Sehr schön. In Schwarzkollm bzw. sorbisch Čorny Chołmc (dort, wo ich letztens auch zur Hexenverbrennung vorbeikam) war es schon am zehnten Mai soweit. Ein Tag, an dem ich freundlicherweise nichts zu tun hatte. Also dann: Fahrrad gesattelt, Kumpel Philipp zum Mitkommen überredet und auf ging's. Der Weg war ja inzwischen bekannt.

Blaues Häuschen unterwegs
Während man in der Walpurgisnacht alle Örtchen an ihnen Maifeuern erkennen konnte, waren sie nun Tagsüber schon von Weitem durch ihre Maibäume auszumachen. Die Dinger sind teilweise wirklich verdammt hoch und in der überwiegend flachen Landschaft hat man schließlich freie Sicht.
Nach ein paar Stündchen waren wir wieder in Schwarzkollm. Was jetzt bei Tageslicht besonders ins Auge fiel, waren die vielen kleine Rabenfiguren, die auf kleinen Felsen am Straßenrand, aber auch auf der einen oder anderen Mauer sitzen. Grund: Raben spielen eine wichtige Rolle in der sorbischen Krabat-Sage, die vornehmlich in diesem Dorf spielt. Es geht dabei um einen Jüngling, der dem Ruf eines Raben folgend in der verrufenen "schwarzen Mühle" als Lehrling anfängt, dort allerdings auch schwarze Magie gelehrt bekommt. Die Geschichte wurde als recht erfolgreicher Roman und dieser wiederum als Film adaptiert, im Zusammenhang damit setzt man hier auf Tourismus und hat auch für den Film die Mühle nachgebaut.



So, dann mal zum eigentlichen Thema. Auf zum Maibaum!
Die ganze Sache wird vor Allem durch den Jugendclub des Ortes organisiert. Zu Beginn marschieren die Mitglieder immer paarweise, angeführt von Musikanten und gefolgt vom Rest der Dorfbevölkerung, vom Ortszentrum aus zur Festwiese mit dem Maibaum. Die Jungs tragen ein weißes Hemd mit schwarzer Hose, die Mädels sind in bunte sorbische Festtrachten gekleidet.

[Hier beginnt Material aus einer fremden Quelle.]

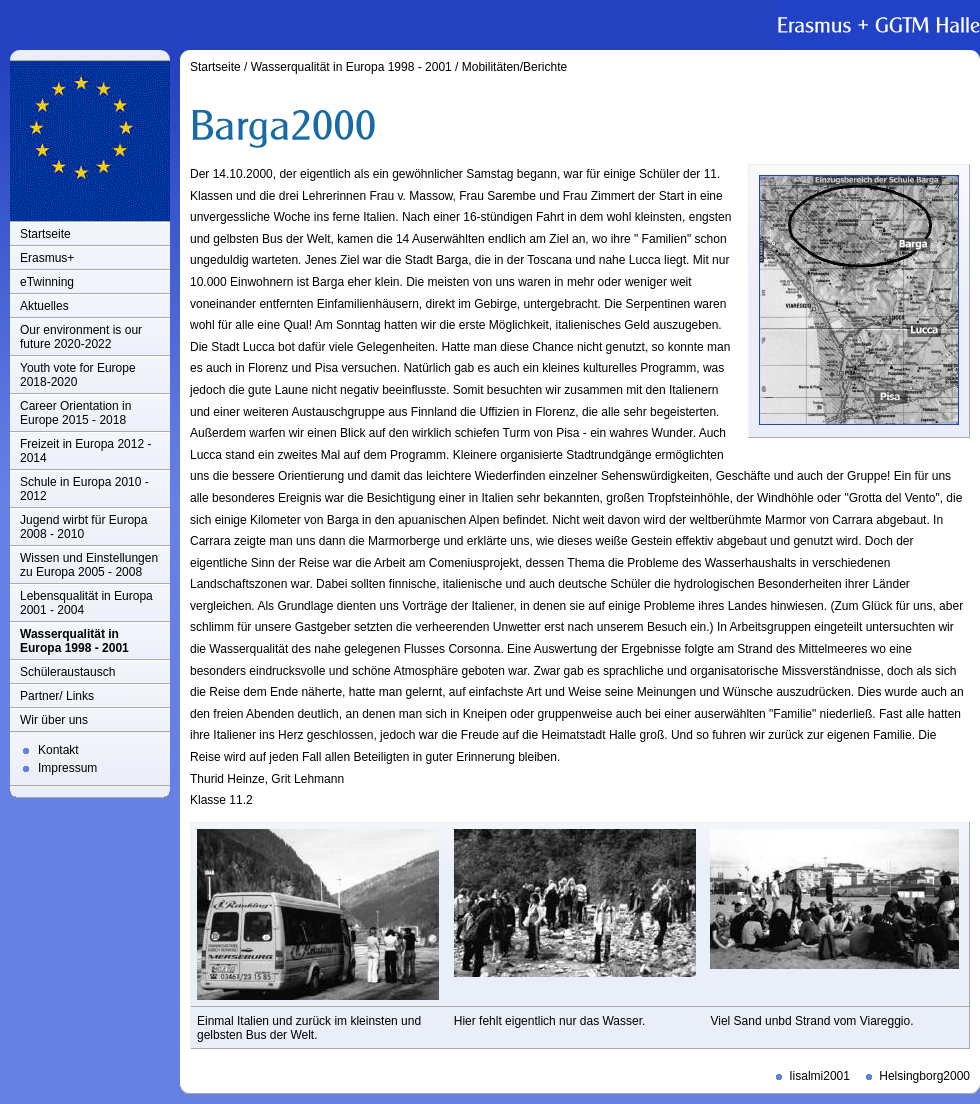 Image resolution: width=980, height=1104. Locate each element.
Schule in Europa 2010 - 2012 (84, 489)
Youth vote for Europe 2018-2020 (78, 375)
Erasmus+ (47, 258)
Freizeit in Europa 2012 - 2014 (85, 451)
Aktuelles (44, 306)
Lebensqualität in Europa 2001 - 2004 (86, 603)
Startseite (45, 234)
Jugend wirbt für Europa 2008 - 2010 (83, 527)
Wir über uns (54, 720)
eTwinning (47, 282)
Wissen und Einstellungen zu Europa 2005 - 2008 (89, 565)
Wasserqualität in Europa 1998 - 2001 (74, 641)
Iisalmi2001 (819, 1076)
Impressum (67, 768)
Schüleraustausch (67, 672)
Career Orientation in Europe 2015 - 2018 (75, 413)
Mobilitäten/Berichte (514, 67)
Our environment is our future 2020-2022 (81, 337)
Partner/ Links (57, 696)
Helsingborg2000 (924, 1076)
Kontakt (58, 750) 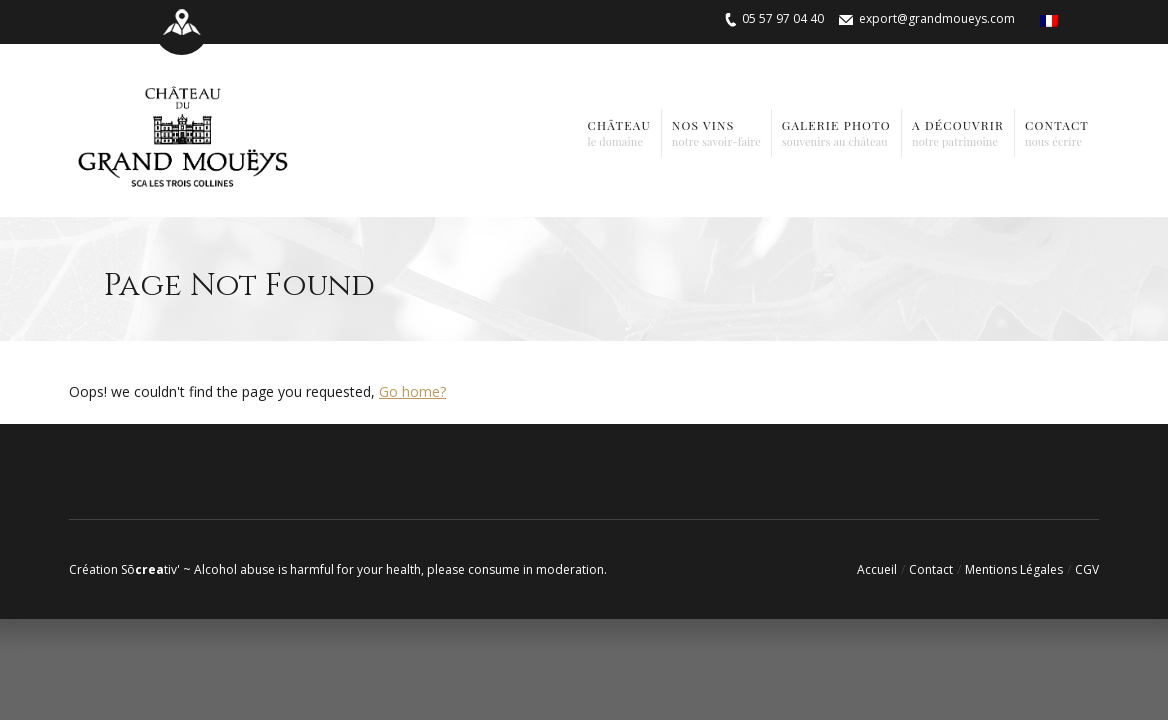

Ihr Ziel war ein freistehender Hügel am Rande des Dorfes, welcher wahrscheinlich auch als Namensgeber für Schwarzkollm gedient hat. Philipp zufolge ist Chołmc das sorbische Wort für Hügel. Währenddessen fielen mir als studiertem Waldschrat gleich die ganzen Schwarzkiefern hier oben auf, womit wohl auch der erste Teil des Namens erklärt wäre. Zumindest, wenn die Vegetation hier schon länger so ausschaut. In Gegenden mit viel Nadelhölzern kommt das "schwarz" (oder eben sorbisch Čorny) im Ortsnamen jedenfalls oft durch die vergleichsweise dunklen Fichten oder Kiefern zustande.

Der Maibaum hier trägt, anders als der in Keula letztens, eine deutsche Flagge und eine Birke auf der Spitze. Und riesig ist er. Natürlich habe ich auch hier mal nach der Größe gefragt, und zwar diesmal sogar jemanden, der Bescheid wusste: "Ohne Birke 35 Meter." Ordentlich.

Der Baum war schon ausgegraben und wurde nur noch von den Stangen gehalten, die man auch schon beim Aufstellen verwendet hatte. Aber bevor er endgültig umgeschubst wird, führt die Dorfjugend immer erstmal ein paar sorbische Tänze vor. Tradition und so.




Keine Ahnung, wie viele eher aus einer Art Pflichtbewusstsetin mitmachten, aber manche hatten schon sichtlich Spaß.
Nach den ersten Tänzen wurden schießlich die letzten Stützen gelockert, um den Maibaum zu fällen. Es wird dabei immer versucht, die Richtung zu beeinflussen, aber ganz leicht ist das sicher nicht. Sobald er umgeschubst ist, rennen die ganzen jungen Kerle zur Spitze des Baumes und versuchen, eines der Tücher zu ergattern. Hauptgewinn ist die Flagge: Wer sie erwischt, ist Maikönig und darf sich seine Maikönigin für den anschließenden Tanz aussuchen.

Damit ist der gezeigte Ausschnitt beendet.